C'est du sein même de l'émigration que sortent, frais adolescents qu'un siècle aimable eût enrubannés, ces bergers épiques qui suivent l'armée. On voit des pâtres de treize ans, délaissés de leur troupeau fugitif, servir, au sens fier du mot, une patrie dont ils n'auraient dû connaître encore que les enchantements. Leur souriante ingénuité défie la mort. Ils ajoutent au tragique des heures une jeunesse particulière, et la France guerrière, malgré ses deuils, sourit à la caresse de ce printemps inattendu.

Il est un berger qui mourut à la Marne, bel ange courageux, dont la tombe discrète, exhaussée d'une croix blanche que couronne un béret, fera dire plus tard aux curieux promeneurs: «Les soldats de la grande guerre étaient-ils si petits?»

Si la mort a fauché cette jeunesse en fleurs, c'est qu'il fallait, pour l'ennoblissement de l'histoire, à la vilenie de l'envahisseur renversant les berceaux, qu'une réponse fût faite par de jolis enfants. Ainsi s'explique votre sacrifice, bergers, les plus purs d'entre tous.

Fridolin a vu s'enfuir les siens, le fermier partit et le berger resta seul avec ses moutons. Quand vinrent les uhlans, le gosse intrépide suivit nos armées. C'est le recul, l'enfant ramasse du bois pour faire du feu à l'étape. Il se rend utile. Il est le jeune frère du soldat. Un Tel s'en fait un ami. Une balle vint percer le cœur de l'enfant, et nul verbe ailé n'a besoin d'entretenir au cœur irrité d'Un Tel la sainte fureur et le juste courroux qui rendent invincibles.
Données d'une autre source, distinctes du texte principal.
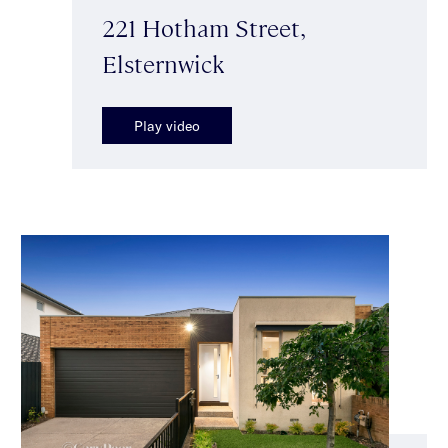
221 Hotham Street,
Elsternwick
Play video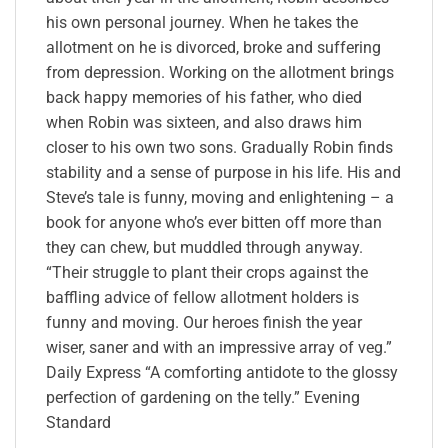
his own personal journey. When he takes the
allotment on he is divorced, broke and suffering
from depression. Working on the allotment brings
back happy memories of his father, who died
when Robin was sixteen, and also draws him
closer to his own two sons. Gradually Robin finds
stability and a sense of purpose in his life. His and
Steve’s tale is funny, moving and enlightening – a
book for anyone who’s ever bitten off more than
they can chew, but muddled through anyway.
“Their struggle to plant their crops against the
baffling advice of fellow allotment holders is
funny and moving. Our heroes finish the year
wiser, saner and with an impressive array of veg.”
Daily Express “A comforting antidote to the glossy
perfection of gardening on the telly.” Evening
Standard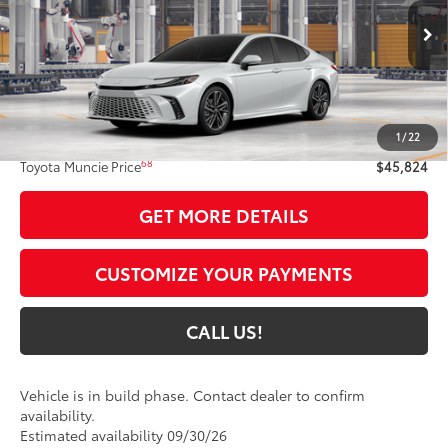
VIN:
4T1DBADK5TU37C931
Model:
2556
19
Ext.:
Wind Chill Pearl
In Production
Int.:
Black Leather Trim
Less
62
Total SRP
$45,563
1
/
22
Administrative Fee:
+$261
68
Toyota Muncie Price
$45,824
GET MORE DETAILS
CUSTOMIZE YOUR PAYMENTS
CALL US!
Vehicle is in build phase. Contact dealer to confirm
availability.
Estimated availability 09/30/26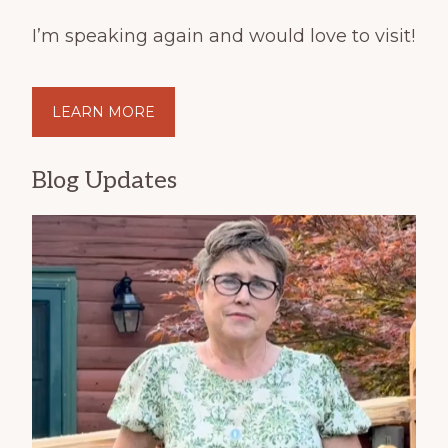
I’m speaking again and would love to visit!
LEARN MORE
Blog Updates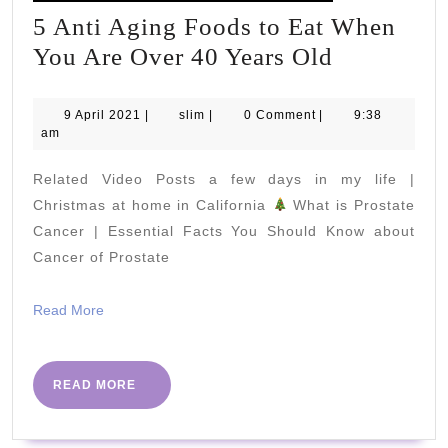
5 Anti Aging Foods to Eat When
5
You Are Over 40 Years Old
Anti
Aging
9
slim
9 April 2021
|
slim
|
0 Comment
|
9:38
April
am
Foods
2021
to
Related Video Posts a few days in my life |
Eat
Christmas at home in California
What is Prostate
When
Cancer | Essential Facts You Should Know about
Cancer of Prostate
You
Are
Read
Read More
Over
More
40
Years
READ
READ MORE
MORE
Old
Une riche moisson lèvera sur les tombes françaises, des demeures harmonieuses renaîtront des ruines, mais Un Tel à jamais se remémorera, utile et grave leçon, ces cortèges d'émigrés qui fuyaient vers le Sud et le regard fixe et bleu du berger qui mourut en soldat.

Mais il en est qui demeurèrent dans la tourmente, entre leurs faibles murs battus par les marées humaines, et qui virent revenir nos troupes, sanglantes et victorieuses. Ceux-là, seuls peut-être, comprennent ce que fut le miracle de la Marne.